The major commercial beneficiary, Pearson, is the largest edu-business in the world. Educational assessment in the UK, US and now Australia is central to its core business. Details of the contract and increased profits that will flow from the Australian government to Pearson from the automated marking of writing are not publicly available. Pearson has already been involved in NAPLAN, as several states contracted Pearson to recruit and train NAPLAN markers. Pearson have been described as a “vector of privatisation” (Hogan, 2016, 96) in Australian education, an example of the blurring of social good and private profit, and the shifting of expertise from educators and researchers to corporations.
Writing is one of the most complex areas of learning in schools. NAPLAN results show that it is the most difficult domain for schools to improve. Despite the data that schools already have, writing results have flatlined through the NAPLAN decade. Negative effects and equity gaps have worsened in the secondary years. The pattern of “negative accelerating change” (Wyatt-Smith & Jackson, 2016, 233) in NAPLAN writing requires a sharper focus on writer standards and greater support for teacher professional learning. What will not be beneficial will be furthering narrowing the scope of what can be recognised as effective writing, artfully designed and shaped for real audiences and purposes in the real world.
NAPLAN writing criteria have been criticised as overly prescriptive, so that student narratives demonstrating creativity and originality (Caldwell & White, 2016) )are penalised, and English classrooms are awash with formulaic repetitions (Spina, 2016) of persuasive writing NAPLAN-style.

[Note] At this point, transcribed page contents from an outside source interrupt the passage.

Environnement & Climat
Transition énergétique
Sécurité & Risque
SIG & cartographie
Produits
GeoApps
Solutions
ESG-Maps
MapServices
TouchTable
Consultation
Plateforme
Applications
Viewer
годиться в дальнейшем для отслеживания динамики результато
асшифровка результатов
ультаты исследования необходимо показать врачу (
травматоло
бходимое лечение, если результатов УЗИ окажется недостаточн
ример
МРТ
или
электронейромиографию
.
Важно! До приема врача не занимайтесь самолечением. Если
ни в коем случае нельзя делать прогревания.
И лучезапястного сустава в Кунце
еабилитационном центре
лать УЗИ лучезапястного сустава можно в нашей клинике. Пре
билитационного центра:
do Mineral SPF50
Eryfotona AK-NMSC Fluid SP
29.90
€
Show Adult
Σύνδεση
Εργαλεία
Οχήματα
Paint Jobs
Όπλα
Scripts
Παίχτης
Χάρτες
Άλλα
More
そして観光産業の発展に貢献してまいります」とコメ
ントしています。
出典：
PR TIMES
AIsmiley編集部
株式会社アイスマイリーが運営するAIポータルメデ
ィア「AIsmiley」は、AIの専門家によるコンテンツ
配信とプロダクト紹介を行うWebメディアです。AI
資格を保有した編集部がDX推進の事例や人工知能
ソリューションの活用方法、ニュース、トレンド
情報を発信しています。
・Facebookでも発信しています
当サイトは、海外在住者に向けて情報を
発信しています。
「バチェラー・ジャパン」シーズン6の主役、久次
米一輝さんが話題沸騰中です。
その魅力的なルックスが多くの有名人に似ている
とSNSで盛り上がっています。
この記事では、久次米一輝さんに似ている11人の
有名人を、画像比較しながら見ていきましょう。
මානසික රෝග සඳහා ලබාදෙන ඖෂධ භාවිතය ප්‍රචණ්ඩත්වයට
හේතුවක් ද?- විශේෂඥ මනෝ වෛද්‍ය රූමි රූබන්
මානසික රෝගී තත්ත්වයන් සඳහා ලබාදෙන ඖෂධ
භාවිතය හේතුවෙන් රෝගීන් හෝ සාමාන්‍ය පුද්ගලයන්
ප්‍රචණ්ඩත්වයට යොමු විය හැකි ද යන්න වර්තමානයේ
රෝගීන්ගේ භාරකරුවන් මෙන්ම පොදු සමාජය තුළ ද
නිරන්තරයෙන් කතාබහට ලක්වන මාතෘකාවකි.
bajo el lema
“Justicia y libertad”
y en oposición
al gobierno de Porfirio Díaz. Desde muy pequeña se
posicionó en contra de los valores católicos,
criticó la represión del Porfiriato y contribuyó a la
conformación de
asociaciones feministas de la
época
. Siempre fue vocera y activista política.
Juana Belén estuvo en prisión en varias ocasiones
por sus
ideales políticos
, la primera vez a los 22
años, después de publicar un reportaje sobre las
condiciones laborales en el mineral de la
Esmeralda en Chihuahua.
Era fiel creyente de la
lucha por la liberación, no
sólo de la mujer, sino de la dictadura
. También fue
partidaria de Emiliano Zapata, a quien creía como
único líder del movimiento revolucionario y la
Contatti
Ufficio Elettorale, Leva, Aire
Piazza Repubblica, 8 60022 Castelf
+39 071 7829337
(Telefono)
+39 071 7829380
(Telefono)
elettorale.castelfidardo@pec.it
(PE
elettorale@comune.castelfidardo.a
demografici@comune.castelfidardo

Automated marking may generate data faster, but the quality and usefulness of the data cannot be assumed. Sustained teacher professional learning and capacity building in the teaching of writing – beyond NAPLAN – will be a better investment in the long term. Until then, the major beneficiaries of online marking may be the commercial interests invested in its delivery.

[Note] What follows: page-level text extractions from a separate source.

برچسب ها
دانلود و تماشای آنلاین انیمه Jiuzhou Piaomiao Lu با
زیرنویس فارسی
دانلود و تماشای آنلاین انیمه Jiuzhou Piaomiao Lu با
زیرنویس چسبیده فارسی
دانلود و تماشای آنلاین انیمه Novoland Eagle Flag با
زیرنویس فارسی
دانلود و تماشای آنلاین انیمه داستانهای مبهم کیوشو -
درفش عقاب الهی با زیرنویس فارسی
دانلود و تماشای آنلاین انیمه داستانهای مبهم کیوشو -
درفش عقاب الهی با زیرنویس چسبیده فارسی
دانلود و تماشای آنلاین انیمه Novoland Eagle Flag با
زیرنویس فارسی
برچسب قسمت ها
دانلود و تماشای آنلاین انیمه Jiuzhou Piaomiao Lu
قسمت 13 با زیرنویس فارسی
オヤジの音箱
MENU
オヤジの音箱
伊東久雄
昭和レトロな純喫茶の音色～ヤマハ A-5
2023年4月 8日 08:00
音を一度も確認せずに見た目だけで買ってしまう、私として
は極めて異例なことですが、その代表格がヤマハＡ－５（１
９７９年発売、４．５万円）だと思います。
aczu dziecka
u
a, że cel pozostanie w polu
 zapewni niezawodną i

ACARA NASOP Research Team (2015). An evaluation of automated scoring of NAPLAN Persuasive Writing. Available at: http://nap.edu.au/_resources/20151130_ACARA_research_paper_on_online_automated_scoring.pdf
Caldwell, D. & White, P. (2017). That’s not a narrative; this is a narrative: NAPLAN and pedagogies of storytelling. Australian Journal of Language and Literacy, 40(1), 16-27.
Hogan, A. (2016). NAPLAN and the role of edu-business: New governance, new privatisations and new partnerships in Australian education policy. Australian Educational Researcher, 43(1), 93-110.
Lingard, B., Thompson, G. & Sellar, S. (2016). National Testing in schools: An Australian Assessment. London & New York: Routledge.
Polesel, J., Rice, S. & Dulfer, N. (2014). The impact of high-stakes testing on curriculum and pedagogy: a teacher perspective from Australia. Journal of Education Policy, 29(5), 640-657.
Ragusa, A. & Bousfield, K. (2017). ‘It’s not the test, it’s how it’s used!’ Critical analysis of public response to NAPLAN and MySchool Senate Inquiry. British Journal of Sociology of Education, 38(3), 265-286.
Wyatt-Smith, C. & Jackson, C. (2016). NAPLAN data on writing: A picture of accelerating negative change. The Australian Journal of Language and Literacy, 39(3), 233-244.